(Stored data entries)
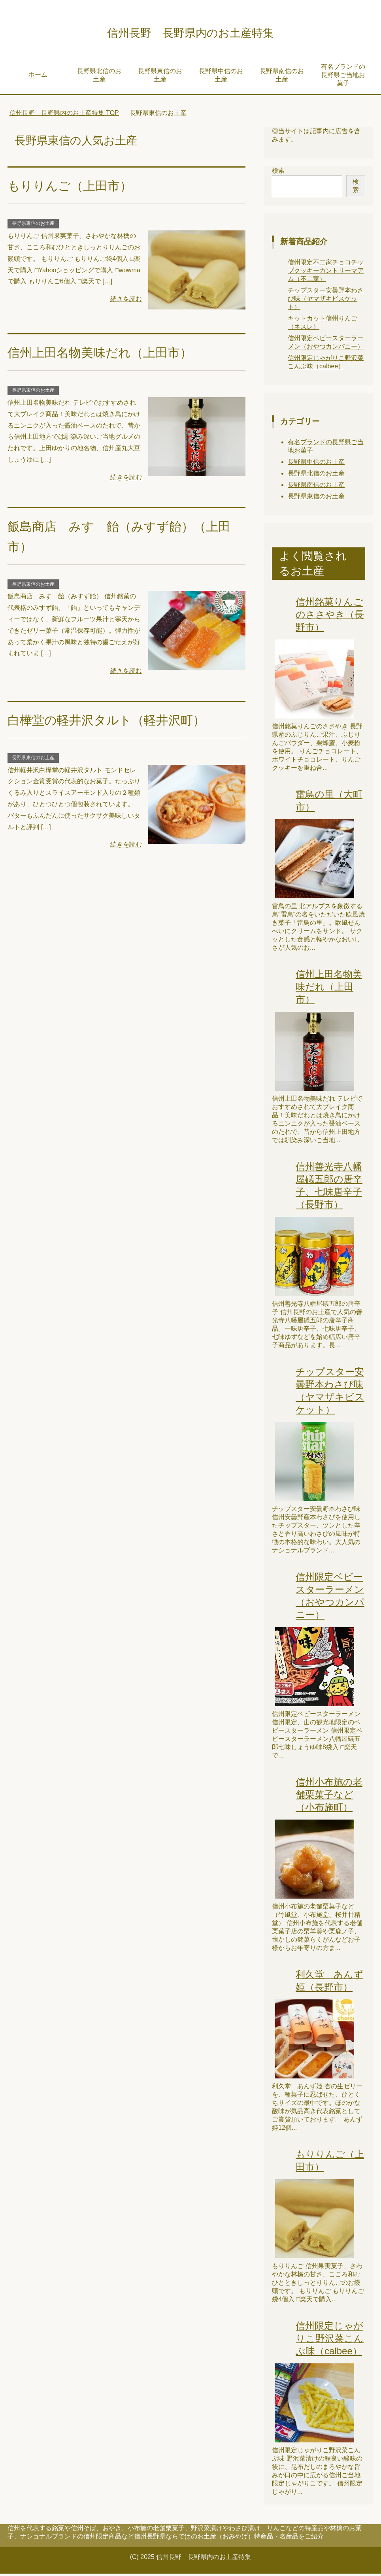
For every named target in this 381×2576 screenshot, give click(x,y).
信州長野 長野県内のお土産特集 (190, 33)
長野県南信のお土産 (282, 77)
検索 (278, 173)
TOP (64, 115)
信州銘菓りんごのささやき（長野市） (330, 617)
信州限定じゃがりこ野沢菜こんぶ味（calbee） (330, 2341)
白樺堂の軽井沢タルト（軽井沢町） (116, 722)
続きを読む (126, 301)
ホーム (37, 77)
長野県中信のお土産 (221, 77)
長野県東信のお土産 (160, 77)
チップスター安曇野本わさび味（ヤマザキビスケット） (326, 301)
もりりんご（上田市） (76, 187)
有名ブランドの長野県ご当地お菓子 (343, 77)
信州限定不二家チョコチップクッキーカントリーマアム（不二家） (326, 273)
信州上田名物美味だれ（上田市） (109, 354)
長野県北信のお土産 (99, 77)
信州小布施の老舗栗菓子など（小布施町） (329, 1797)
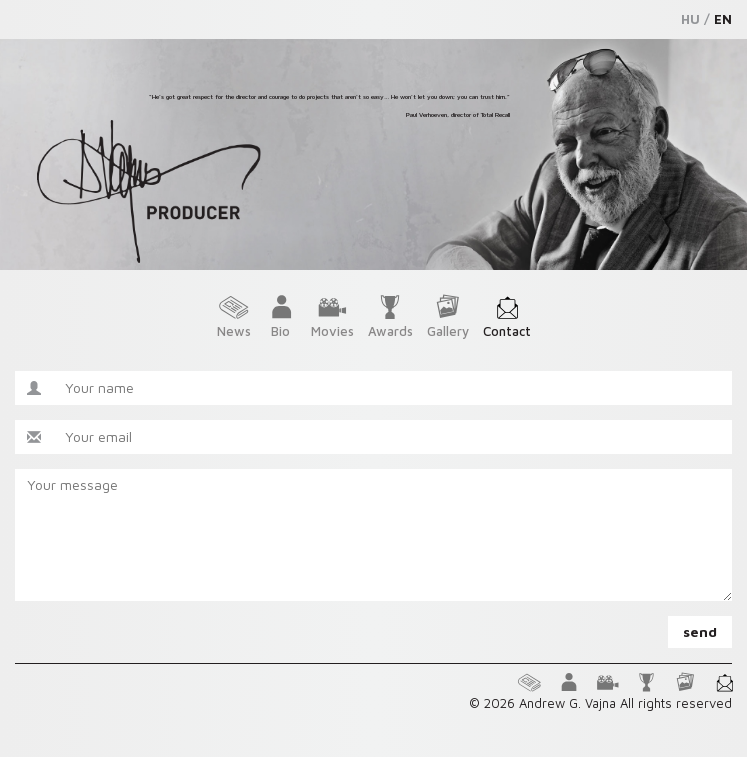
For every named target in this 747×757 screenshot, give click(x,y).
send (700, 631)
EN (723, 19)
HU (690, 19)
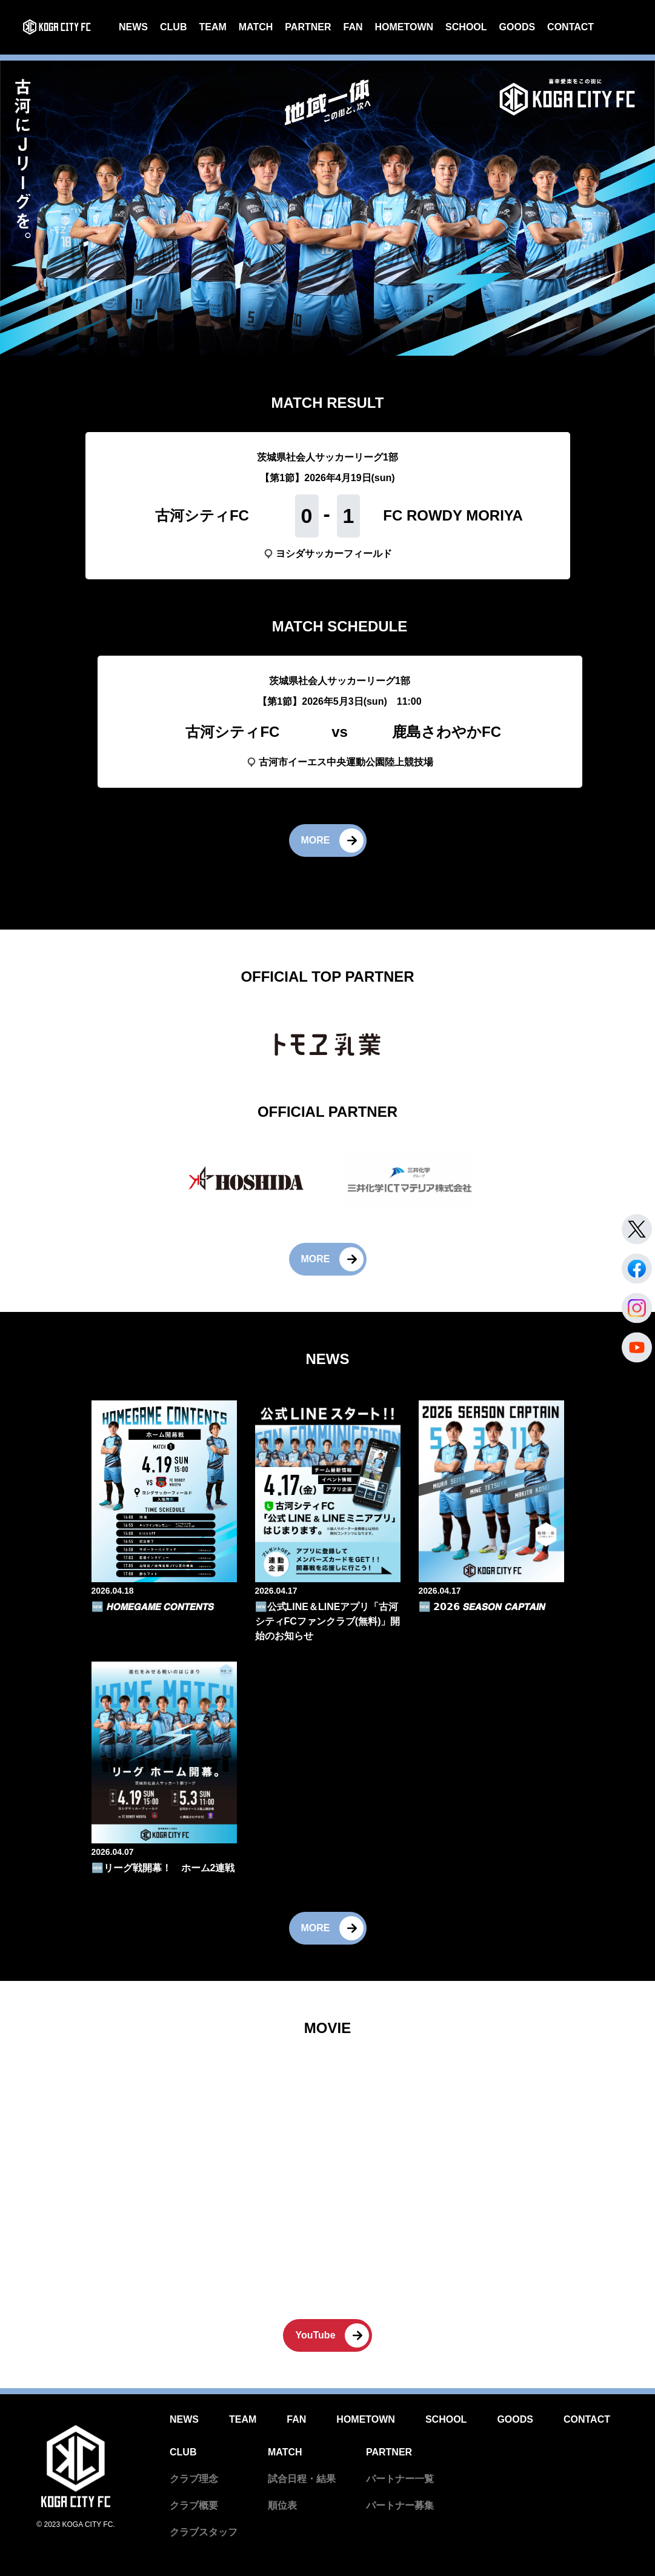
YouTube (315, 2335)
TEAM (212, 27)
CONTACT (570, 27)
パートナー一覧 (400, 2479)
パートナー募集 (400, 2505)
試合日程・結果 (302, 2479)
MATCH (256, 27)
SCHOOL (466, 27)
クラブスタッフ (204, 2532)
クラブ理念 (194, 2479)
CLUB (173, 27)
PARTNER (308, 27)
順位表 (282, 2505)
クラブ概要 (194, 2505)
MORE (315, 840)
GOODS (517, 27)
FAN (353, 27)
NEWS (133, 27)
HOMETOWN (404, 27)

### What you are asked to do
Scan the entries above and copy each line where "every" occurs.

### Task result
For every named target in this 381×2576 screenshot, give click(x,y).
For every named target in this 747×757 screenshot, give click(x,y).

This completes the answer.